I'm still alive, just not that active in the gardens. We've had a little bit of rain but not enough to really make a difference. We had some rain which I thought may have wet the soil on last Friday. I was helping a client move some plants in Portsmouth on Saturday and the soil an inch or two down was like powder. Not good.
The little rain we've gotten has brought weeds sprouting and Eric's grass is starting to come back. We did get a truck load of compost from the city two weekends ago. Eric said that there was hardly anything left at the DPW which actually shocked me. Thank goodness we got a lot of it...that will have to be a mental note for next year to not wait around. I was able to use the compost I had cooking over the summer but it didn't last long. I've lifted the shade gardens by the front door and divided some of the larger hostas and relocated some things to the back yard now that we are getting some more areas developed. I put out a soaker hose too in that area to help keep things wet as things get resestablished. It's still 80 degrees outside here so I'm waiting again to go back to lifting and dividing so things don't get shocky.
I've gotten some plants from The Farmer's Daughter: a very dwarf Japanese Holly (I have the label down in my office) and finally a Norway Spruce 'Little Gem' and some heathers for around the pond. I also picked up some small spring bulbs for the pond area: crocus, Iris reticulata, Snowdrops, and Mini Daffodils.

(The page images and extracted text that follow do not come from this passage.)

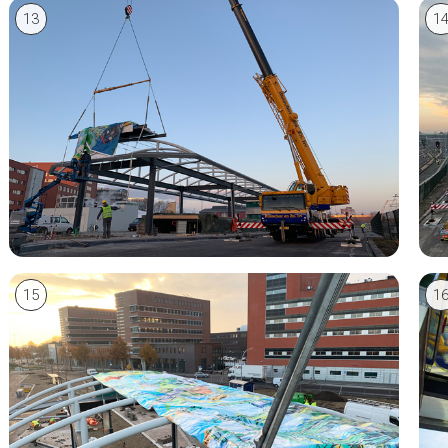
13
1
15
1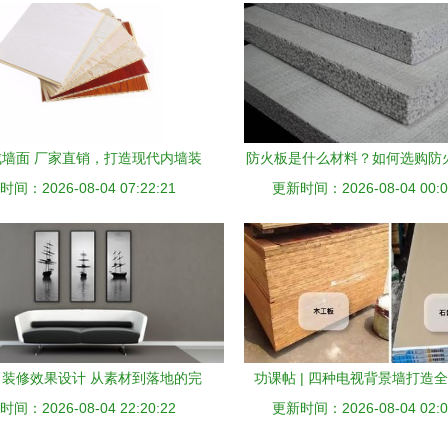
墙面 厂家直销，打造现代内墙装
防火板是什么材料？如何选购防
间：2026-08-04 07:22:21
饰新典范
更新时间：2026-08-04 00:0
手机房天下知识 室内装饰
装修效果设计 从素材到落地的完
功课帖 | 四种电视背景墙打造全
间：2026-08-04 22:20:22
整指南
更新时间：2026-08-04 02:0
料、价格与施工清单详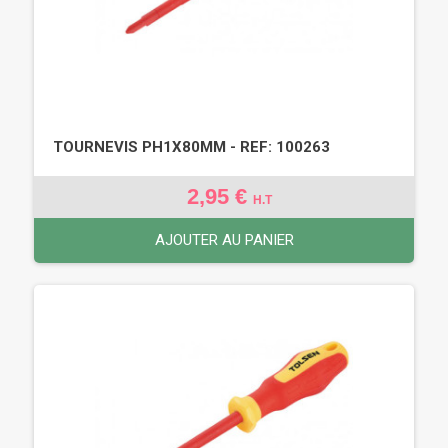
TOURNEVIS PH1X80MM - REF: 100263
2,95 €
H.T
AJOUTER AU PANIER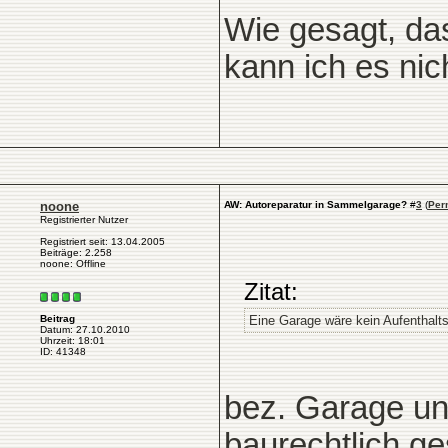
Wie gesagt, da
kann ich es nich
noone
AW: Autoreparatur in Sammelgarage?
#
3
(
Per
Registrierter Nutzer
Registriert seit: 13.04.2005
Beiträge: 2.258
noone: Offline
Zitat:
Eine Garage wäre kein Aufenthalts
Beitrag
Datum: 27.10.2010
Uhrzeit: 18:01
ID: 41348
bez. Garage und
baurechtlich ge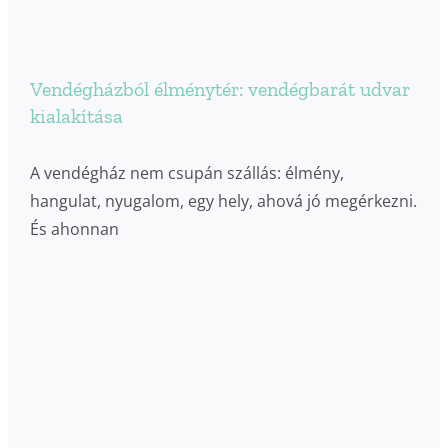
Vendégházból élménytér: vendégbarát udvar
kialakítása
A vendégház nem csupán szállás: élmény,
hangulat, nyugalom, egy hely, ahová jó megérkezni.
És ahonnan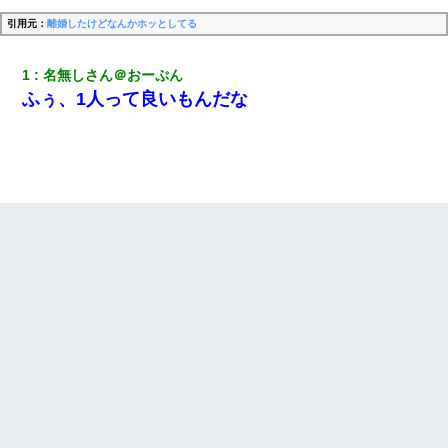
引用元：
離婚したけどなんかホッとしてる
1
名無しさん＠おーぷん
ふぅ、1人って良いもんだな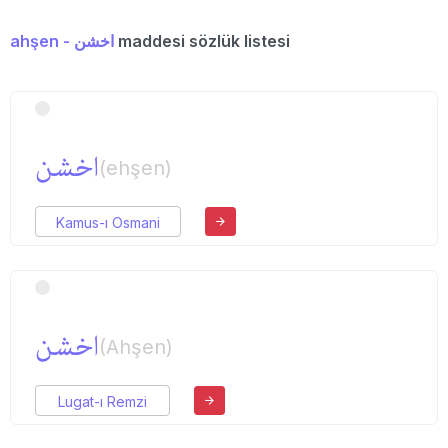
ahşen - اخشن
maddesi sözlük listesi
اخشن
(ehşen)
Kamus-ı Osmani
اخشن
(Ahşen)
Lugat-ı Remzi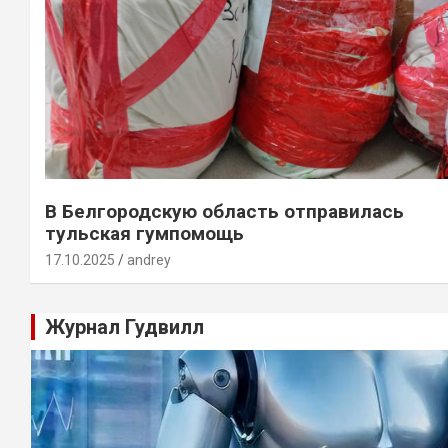
В Белгородскую область отправилась
тульская гумпомощь
17.10.2025
andrey
Журнал Гудвилл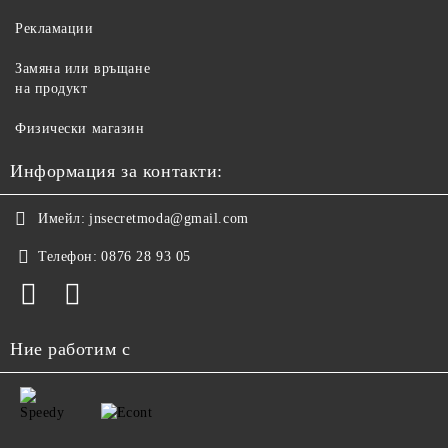
Рекламации
Замяна или връщане
на продукт
Физически магазин
Информация за контакти:
Имейл:
jnsecretmoda@gmail.com
Телефон:
0876 28 93 05
Ние работим с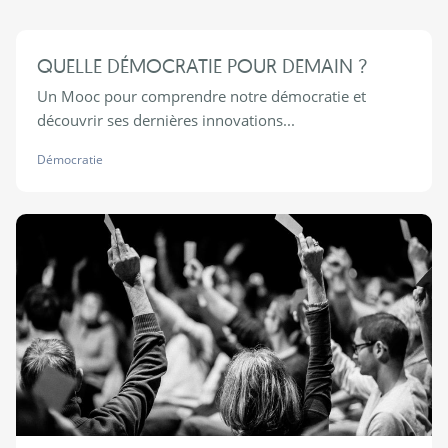
QUELLE DÉMOCRATIE POUR DEMAIN ?
Un Mooc pour comprendre notre démocratie et
découvrir ses dernières innovations...
Démocratie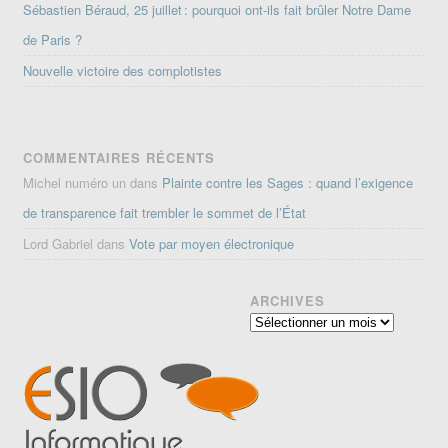
Sébastien Béraud, 25 juillet : pourquoi ont-ils fait brûler Notre Dame
de Paris ?
Nouvelle victoire des complotistes
COMMENTAIRES RÉCENTS
Michel numéro un
dans
Plainte contre les Sages : quand l’exigence
de transparence fait trembler le sommet de l’État
Lord Gabriel
dans
Vote par moyen électronique
ARCHIVES
Archives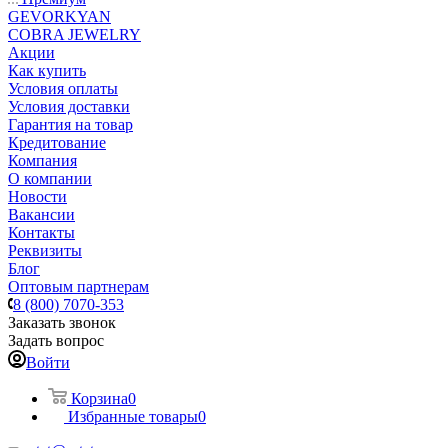
GEVORKYAN
COBRA JEWELRY
Акции
Как купить
Условия оплаты
Условия доставки
Гарантия на товар
Кредитование
Компания
О компании
Новости
Вакансии
Контакты
Реквизиты
Блог
Оптовым партнерам
8 (800) 7070-353
Заказать звонок
Задать вопрос
Войти
Корзина
0
Избранные товары
0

On the design front, I've started getting this year's RINLA Flower Show Exhibit in the works. The theme for the show this year is "Fairy Tales"...which kind of had us all scratching our heads. After a couple of brainstorming meetings we have a fun and function idea which could easily be taken from the show to a person's backyard.
This fall hasn't been too interesting gardening wise but Mother Nature continues to be uncooperative with us gardeners. The fall color in the backyard is starting to pick up and I'll be very curious to see how the colors are despite the drought.
That's one of the Sassafrass trees in the back behind Lake Larson. That photo doesn't do the tree's color justice.